_YOUR TASK_
Make an exact copy of each entry, leaving out every picture.

____

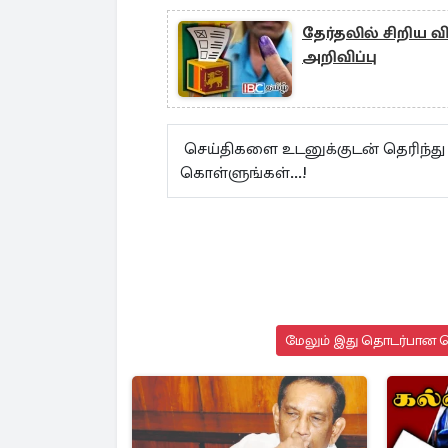
தேர்தலில் சிறிய 
அறிவிப்பு
செய்திகளை உடனுக்குடன் தெரிந்து
கொள்ளுங்கள்...!
மேலும் இது தொடர்பான செ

____

_FINISHED EXERCISE_
தேர்தலில் சிறிய 
அறிவிப்பு
செய்திகளை உடனுக்குடன் தெரிந்து
கொள்ளுங்கள்...!
மேலும் இது தொடர்பான செ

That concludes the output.